そして、隆司とエルミナルは島の中心。そう、城に向かって落ちていっていた。


落ち着きを取り戻した隆司が空中でエルミナルにとある質問をする。


「あのー、これ着地どうすんの?」


だが、エルミナルは聞こえてないのか答えない。

その間にも、地面はどんどん近づいてくる。


「着地どうすんだよ!」


焦った隆司は大声で、エルミナルに声をかける。だが、エルミナルは何も答えない。焦燥感をあらわにする隆司、近づく石畳の地面。もう、駄目だ! と腕で顔を隠し、目をつぶる。


そして、数秒、落下の衝撃がまったくこない。というよりは、まだ浮いてる感覚が隆司にはしていた。


恐る恐る目を開けると地面からギリギリの所で浮遊していた。そして、「もう、いいですか?」という知らない声と共に浮遊感がなくなり、地面に着く。


見上げると、そこにはニヤリと笑うエルミナルと白いフードを深く被った身長が小さい女性がいた。

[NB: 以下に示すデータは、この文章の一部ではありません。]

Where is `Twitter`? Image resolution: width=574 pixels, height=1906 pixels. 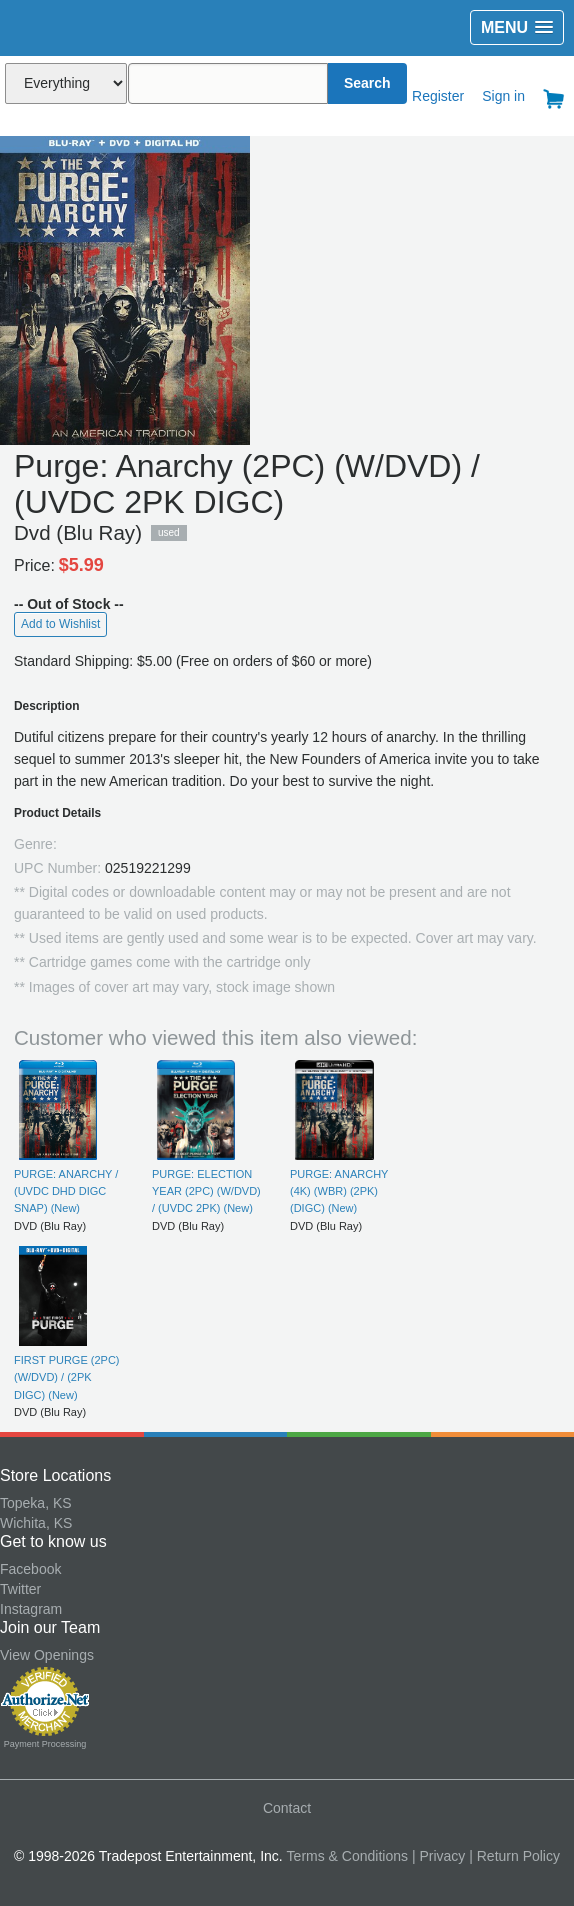 Twitter is located at coordinates (20, 1589).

突然の登場に隆司は硬直していたが、その小さい女性が何か呪文のようなものを唱えると隆司に真っ白な服が着せられる。そして用事がすんだとばかり目の前の城の中に消えていってしまった。


「さぁ、私たちも行きますよ」


とエルミナルは言うと、また隆司を引きずる。


「引きずるなよ!」


と文句を言うが、無視され、そのまま城の中に入っていった。